Input material Block Start

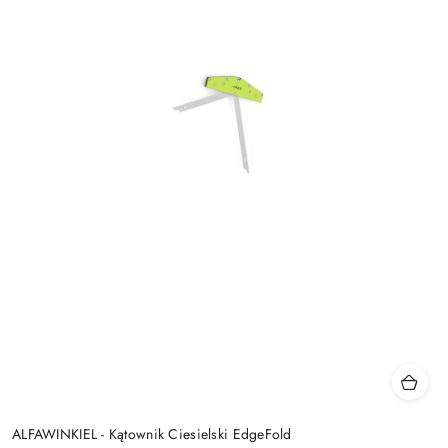
ALFAWINKIEL - Kątownik Ciesielski EdgeFold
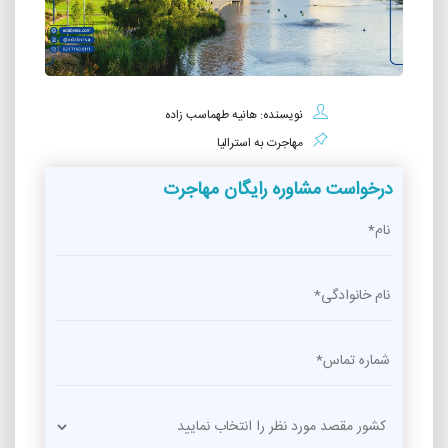
نویسنده: هانیه طهماسب زاده
مهاجرت به استرالیا
درخواست مشاوره رایگان مهاجرت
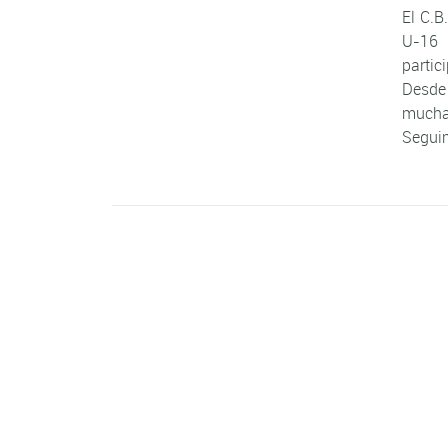
El C.B
U-16 
partic
Desde 
mucha 
Seguim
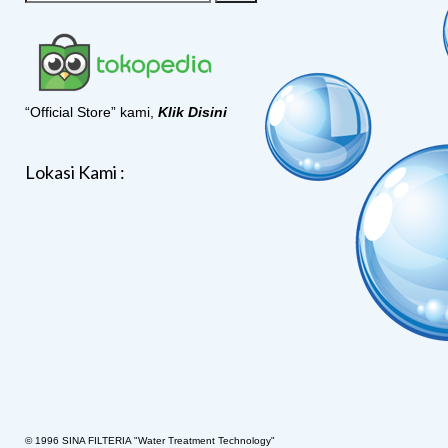
“Official Store” kami,
Klik Disini
Lokasi Kami :
© 1996 SINA FILTERIA "Water Treatment Technology"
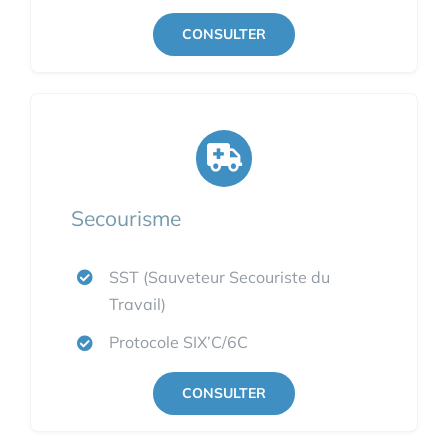
CONSULTER
Secourisme
SST (Sauveteur Secouriste du
Travail)
Protocole SIX’C/6C
CONSULTER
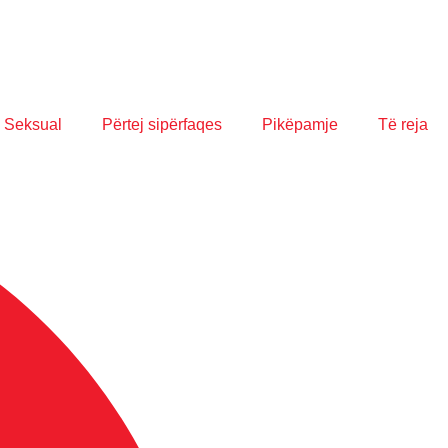
 Seksual
Përtej sipërfaqes
Pikëpamje
Të reja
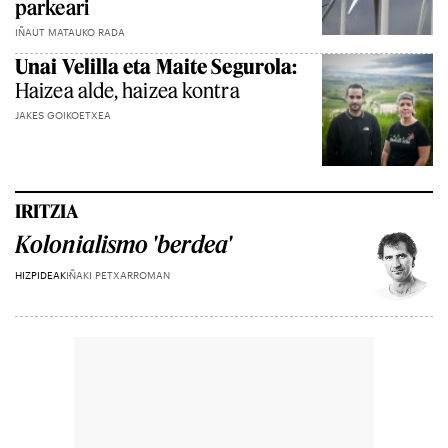
parkeari
IÑAUT MATAUKO RADA
Unai Velilla eta Maite Segurola:
Haizea alde, haizea kontra
JAKES GOIKOETXEA
IRITZIA
Kolonialismo 'berdea'
HIZPIDEAK
IÑAKI PETXARROMAN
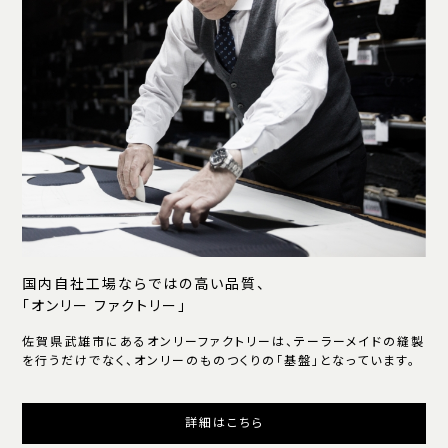
国内自社工場ならではの高い品質、
「オンリー ファクトリー」
佐賀県武雄市にあるオンリーファクトリーは、テーラーメイドの縫製
を行うだけでなく、オンリーのものつくりの「基盤」となっています。
詳細はこちら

Input material Block End

▶ Exercise details
Check each line of the records for the word "مهاجرت" and extract those that contain it.

▶ Worked solution
مهاجرت به استرالیا
درخواست مشاوره رایگان مهاجرت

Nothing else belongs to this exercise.